*Work item*: Every entry in the listing below has to be transcribed exactly.

*** Data under study ***

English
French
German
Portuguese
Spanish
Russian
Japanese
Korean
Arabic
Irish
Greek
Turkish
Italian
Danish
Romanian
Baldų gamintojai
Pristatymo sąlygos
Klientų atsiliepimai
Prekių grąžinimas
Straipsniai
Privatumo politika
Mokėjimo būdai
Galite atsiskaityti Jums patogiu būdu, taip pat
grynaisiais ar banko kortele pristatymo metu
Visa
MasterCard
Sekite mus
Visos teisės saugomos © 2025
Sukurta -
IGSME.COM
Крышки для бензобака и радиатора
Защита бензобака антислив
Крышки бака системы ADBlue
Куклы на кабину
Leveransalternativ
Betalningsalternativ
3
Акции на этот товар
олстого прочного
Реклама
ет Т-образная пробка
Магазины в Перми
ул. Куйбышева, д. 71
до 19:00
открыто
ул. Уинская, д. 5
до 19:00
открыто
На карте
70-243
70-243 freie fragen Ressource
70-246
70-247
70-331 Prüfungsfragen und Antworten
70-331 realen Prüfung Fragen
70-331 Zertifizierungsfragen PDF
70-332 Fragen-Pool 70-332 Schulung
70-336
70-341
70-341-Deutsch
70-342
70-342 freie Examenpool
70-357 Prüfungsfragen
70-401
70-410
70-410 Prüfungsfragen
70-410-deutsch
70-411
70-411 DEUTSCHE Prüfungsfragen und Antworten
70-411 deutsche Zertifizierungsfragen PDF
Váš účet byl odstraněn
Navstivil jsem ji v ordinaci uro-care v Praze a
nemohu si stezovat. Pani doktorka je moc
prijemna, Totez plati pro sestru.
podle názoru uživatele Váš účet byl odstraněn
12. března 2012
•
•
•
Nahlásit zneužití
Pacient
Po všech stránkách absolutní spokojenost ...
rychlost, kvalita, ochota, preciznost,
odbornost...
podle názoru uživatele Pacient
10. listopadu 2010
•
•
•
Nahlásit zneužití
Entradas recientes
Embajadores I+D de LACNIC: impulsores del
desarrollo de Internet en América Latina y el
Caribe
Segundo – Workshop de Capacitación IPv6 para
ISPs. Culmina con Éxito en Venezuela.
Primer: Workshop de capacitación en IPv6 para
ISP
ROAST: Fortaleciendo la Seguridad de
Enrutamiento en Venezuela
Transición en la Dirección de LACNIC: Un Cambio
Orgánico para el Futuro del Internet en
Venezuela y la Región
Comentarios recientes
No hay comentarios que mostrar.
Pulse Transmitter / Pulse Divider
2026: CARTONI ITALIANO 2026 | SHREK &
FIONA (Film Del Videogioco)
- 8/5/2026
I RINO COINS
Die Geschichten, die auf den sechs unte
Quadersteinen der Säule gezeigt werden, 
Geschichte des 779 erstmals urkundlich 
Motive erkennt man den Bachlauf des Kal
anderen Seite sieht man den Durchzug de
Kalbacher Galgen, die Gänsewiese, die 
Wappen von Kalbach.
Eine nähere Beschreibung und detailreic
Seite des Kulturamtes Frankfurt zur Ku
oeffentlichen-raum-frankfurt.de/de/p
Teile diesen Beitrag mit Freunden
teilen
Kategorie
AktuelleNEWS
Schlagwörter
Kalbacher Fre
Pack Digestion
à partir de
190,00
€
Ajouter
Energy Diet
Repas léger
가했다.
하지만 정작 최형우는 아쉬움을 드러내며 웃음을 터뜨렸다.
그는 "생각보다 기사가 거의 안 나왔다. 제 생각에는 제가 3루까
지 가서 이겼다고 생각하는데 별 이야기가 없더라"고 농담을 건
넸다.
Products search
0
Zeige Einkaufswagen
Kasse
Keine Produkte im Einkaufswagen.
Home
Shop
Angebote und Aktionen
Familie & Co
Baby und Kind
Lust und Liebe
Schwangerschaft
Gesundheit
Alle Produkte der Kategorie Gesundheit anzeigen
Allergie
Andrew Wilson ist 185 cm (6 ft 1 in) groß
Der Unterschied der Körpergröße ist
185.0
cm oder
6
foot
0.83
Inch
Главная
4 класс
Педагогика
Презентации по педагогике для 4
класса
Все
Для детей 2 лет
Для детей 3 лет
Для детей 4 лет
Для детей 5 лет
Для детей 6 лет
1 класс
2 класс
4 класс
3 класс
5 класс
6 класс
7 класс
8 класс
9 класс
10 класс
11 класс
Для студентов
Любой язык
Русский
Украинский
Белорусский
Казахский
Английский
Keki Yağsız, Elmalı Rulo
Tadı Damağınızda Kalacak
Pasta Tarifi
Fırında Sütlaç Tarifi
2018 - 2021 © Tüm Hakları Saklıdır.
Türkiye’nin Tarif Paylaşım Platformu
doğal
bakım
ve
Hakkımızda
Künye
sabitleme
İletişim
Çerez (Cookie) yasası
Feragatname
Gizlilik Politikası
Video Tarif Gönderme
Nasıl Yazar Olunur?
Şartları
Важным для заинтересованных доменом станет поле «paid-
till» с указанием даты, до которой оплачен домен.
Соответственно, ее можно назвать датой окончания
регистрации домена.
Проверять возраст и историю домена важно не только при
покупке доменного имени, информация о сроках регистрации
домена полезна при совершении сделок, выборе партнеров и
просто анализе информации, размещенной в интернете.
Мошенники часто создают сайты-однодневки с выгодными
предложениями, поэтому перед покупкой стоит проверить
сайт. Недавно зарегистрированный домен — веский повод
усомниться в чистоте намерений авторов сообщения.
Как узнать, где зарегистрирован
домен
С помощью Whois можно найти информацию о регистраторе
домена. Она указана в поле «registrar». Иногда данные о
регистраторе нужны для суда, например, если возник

*** End of Data under study ***

*Reply to the exercise*:
English
French
German
Portuguese
Spanish
Russian
Japanese
Korean
Arabic
Irish
Greek
Turkish
Italian
Danish
Romanian
Baldų gamintojai
Pristatymo sąlygos
Klientų atsiliepimai
Prekių grąžinimas
Straipsniai
Privatumo politika
Mokėjimo būdai
Galite atsiskaityti Jums patogiu būdu, taip pat
grynaisiais ar banko kortele pristatymo metu
Visa
MasterCard
Sekite mus
Visos teisės saugomos © 2025
Sukurta -
IGSME.COM
Крышки для бензобака и радиатора
Защита бензобака антислив
Крышки бака системы ADBlue
Куклы на кабину
Leveransalternativ
Betalningsalternativ
3
Акции на этот товар
олстого прочного
Реклама
ет Т-образная пробка
Магазины в Перми
ул. Куйбышева, д. 71
до 19:00
открыто
ул. Уинская, д. 5
до 19:00
открыто
На карте
70-243
70-243 freie fragen Ressource
70-246
70-247
70-331 Prüfungsfragen und Antworten
70-331 realen Prüfung Fragen
70-331 Zertifizierungsfragen PDF
70-332 Fragen-Pool 70-332 Schulung
70-336
70-341
70-341-Deutsch
70-342
70-342 freie Examenpool
70-357 Prüfungsfragen
70-401
70-410
70-410 Prüfungsfragen
70-410-deutsch
70-411
70-411 DEUTSCHE Prüfungsfragen und Antworten
70-411 deutsche Zertifizierungsfragen PDF
Váš účet byl odstraněn
Navstivil jsem ji v ordinaci uro-care v Praze a
nemohu si stezovat. Pani doktorka je moc
prijemna, Totez plati pro sestru.
podle názoru uživatele Váš účet byl odstraněn
12. března 2012
•
•
•
Nahlásit zneužití
Pacient
Po všech stránkách absolutní spokojenost ...
rychlost, kvalita, ochota, preciznost,
odbornost...
podle názoru uživatele Pacient
10. listopadu 2010
•
•
•
Nahlásit zneužití
Entradas recientes
Embajadores I+D de LACNIC: impulsores del
desarrollo de Internet en América Latina y el
Caribe
Segundo – Workshop de Capacitación IPv6 para
ISPs. Culmina con Éxito en Venezuela.
Primer: Workshop de capacitación en IPv6 para
ISP
ROAST: Fortaleciendo la Seguridad de
Enrutamiento en Venezuela
Transición en la Dirección de LACNIC: Un Cambio
Orgánico para el Futuro del Internet en
Venezuela y la Región
Comentarios recientes
No hay comentarios que mostrar.
Pulse Transmitter / Pulse Divider
2026: CARTONI ITALIANO 2026 | SHREK &
FIONA (Film Del Videogioco)
- 8/5/2026
I RINO COINS
Die Geschichten, die auf den sechs unte
Quadersteinen der Säule gezeigt werden, 
Geschichte des 779 erstmals urkundlich 
Motive erkennt man den Bachlauf des Kal
anderen Seite sieht man den Durchzug de
Kalbacher Galgen, die Gänsewiese, die 
Wappen von Kalbach.
Eine nähere Beschreibung und detailreic
Seite des Kulturamtes Frankfurt zur Ku
oeffentlichen-raum-frankfurt.de/de/p
Teile diesen Beitrag mit Freunden
teilen
Kategorie
AktuelleNEWS
Schlagwörter
Kalbacher Fre
Pack Digestion
à partir de
190,00
€
Ajouter
Energy Diet
Repas léger
가했다.
하지만 정작 최형우는 아쉬움을 드러내며 웃음을 터뜨렸다.
그는 "생각보다 기사가 거의 안 나왔다. 제 생각에는 제가 3루까
지 가서 이겼다고 생각하는데 별 이야기가 없더라"고 농담을 건
넸다.
Products search
0
Zeige Einkaufswagen
Kasse
Keine Produkte im Einkaufswagen.
Home
Shop
Angebote und Aktionen
Familie & Co
Baby und Kind
Lust und Liebe
Schwangerschaft
Gesundheit
Alle Produkte der Kategorie Gesundheit anzeigen
Allergie
Andrew Wilson ist 185 cm (6 ft 1 in) groß
Der Unterschied der Körpergröße ist
185.0
cm oder
6
foot
0.83
Inch
Главная
4 класс
Педагогика
Презентации по педагогике для 4
класса
Все
Для детей 2 лет
Для детей 3 лет
Для детей 4 лет
Для детей 5 лет
Для детей 6 лет
1 класс
2 класс
4 класс
3 класс
5 класс
6 класс
7 класс
8 класс
9 класс
10 класс
11 класс
Для студентов
Любой язык
Русский
Украинский
Белорусский
Казахский
Английский
Keki Yağsız, Elmalı Rulo
Tadı Damağınızda Kalacak
Pasta Tarifi
Fırında Sütlaç Tarifi
2018 - 2021 © Tüm Hakları Saklıdır.
Türkiye’nin Tarif Paylaşım Platformu
doğal
bakım
ve
Hakkımızda
Künye
sabitleme
İletişim
Çerez (Cookie) yasası
Feragatname
Gizlilik Politikası
Video Tarif Gönderme
Nasıl Yazar Olunur?
Şartları
Важным для заинтересованных доменом станет поле «paid-
till» с указанием даты, до которой оплачен домен.
Соответственно, ее можно назвать датой окончания
регистрации домена.
Проверять возраст и историю домена важно не только при
покупке доменного имени, информация о сроках регистрации
домена полезна при совершении сделок, выборе партнеров и
просто анализе информации, размещенной в интернете.
Мошенники часто создают сайты-однодневки с выгодными
предложениями, поэтому перед покупкой стоит проверить
сайт. Недавно зарегистрированный домен — веский повод
усомниться в чистоте намерений авторов сообщения.
Как узнать, где зарегистрирован
домен
С помощью Whois можно найти информацию о регистраторе
домена. Она указана в поле «registrar». Иногда данные о
регистраторе нужны для суда, например, если возник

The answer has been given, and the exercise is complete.